My name is Paul Quinn. I’m Australian.

Many years ago, when I was a young man and considered by some capable of almost anything (except treason), I was recruited into a secretive government organization in Canberra that used diplomatic cover. My first posting was Saigon, near the end of the Vietnam War. It didn’t last long. The war ended sooner than anyone expected, and we all had to leave in a hurry. But during that time two things happened which were to change my life later on, and the lives of several other people.

First, soon after my arrival, I met a girl at a party. A Vietnamese girl, or young woman. The party was at the house of my predecessor, another young man, named David Harper. He worked in the political section of the embassy, where among other things he was in charge of press affairs – always a useful cover for an intelligence officer – while I did some language training in-country before taking over from him at the end of his tour. In those days the organization was still small and junior officers were often sent out on their own.

The girl was very attractive, with that mix of willowy grace, strength and intelligence which I found so captivating in Vietnamese women, and I would have liked to know her better. But she was there with her fiancé, a gangling young man from the Faculty of Sciences, and I didn’t insist. There were lots of attractive girls in Saigon. I soon had other things to worry about.
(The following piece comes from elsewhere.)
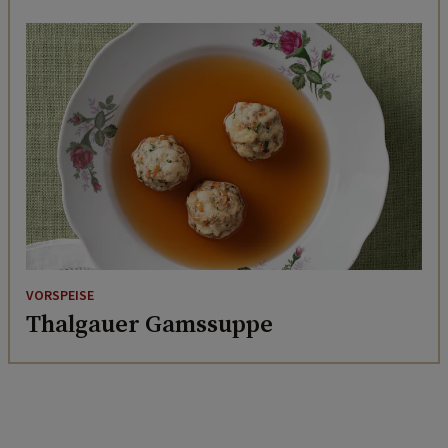
VORSPEISE
Thalgauer Gamssuppe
Two weeks later David was killed. He had gone down to Can Thơ, a large town on the Mekong, to meet a new contact with links to the Viet Cong leadership, and on the way back his car was shot up by – it was presumed – a Viet Cong sniper. Naturally I was pulled off my course at once to replace him. My first duty after informing headquarters was to go down to the delta to bring his body back to Saigon. Put some iron in your soul, my ambassador said, and teach you not to do anything so stupid.
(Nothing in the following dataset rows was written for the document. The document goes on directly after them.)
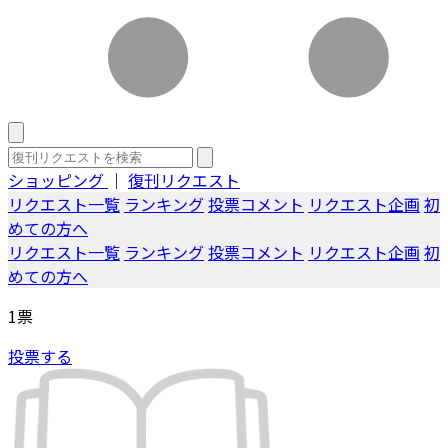
ショッピング
｜
復刊リクエスト
リクエスト一覧
ランキング
投票コメント
リクエスト企画
初
めての方へ
リクエスト一覧
ランキング
投票コメント
リクエスト企画
初
めての方へ
1
票
投票する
The embassy was in shock. Diplomats’ lives were not without risk, but they rarely ended so brutally. Nobody could work out why Harper was on that road after dark. There was no need for him to rush back to Saigon that night, and he’d been around long enough not to take risks like that.

David had died in late February. In mid-March the North Vietnamese launched their last offensive of the war, in the Central Highlands. Six weeks later, after a series of lightning successes on their part and dismal failures by the South Vietnamese, they were on the outskirts of Saigon, massing for the final assault. The embassy withdrew in stages, the last wave leaving on the twenty-fifth of April, Anzac Day, 1975, five days before the final surrender.

Fifteen years of war had killed 58,000 Americans, 500 Australians, and probably millions of Vietnamese of both sides – and now it was over. An uneasy peace fell on the south, as the communists imposed their harsh and unforgiving rule. The era of the boat people was about to begin.

By then I’d forgotten all about that girl, and our brief meeting.

She remembered.

chap

Twenty years later, in early 1995, many things had changed in my life. I had left government service to try my luck in business, and I lived in Sydney, where I ran a small personnel agency. I was forty-five, divorced, and I lived alone.

One afternoon in the late Australian summer of that year a Mrs Hao Tran phoned me at work. I’d never heard of her, but she was the girl I had met long ago at that party of David’s in Saigon. Tran was her married name. She lived in England now, she said, and she was in Australia on a visit. She asked if she could come to see me, as she needed my advice about a problem she had.

When I asked what kind of problem, she said it was personal, complicated, and had something to do with David. She was quick to add that they’d never been close, and yet the problem related to him. When I pressed she pleaded.

‘Please, Mr Quinn. Apart from you I don’t know anyone in Australia who might be able to help me. You were his friend–’

She told me she was staying in Marrickville, about forty minutes by train from our office in North Sydney, and I agreed to see her that afternoon, as soon as she could make it. It was a Friday, just after four, with work about finished for the day. We were on the sixth floor of an old office block, not far from the station.

‘Thank you very much, Mr Quinn. You don’t know how much I appreciate this.’

She sounded as if she meant it. I wondered what I was letting myself in for.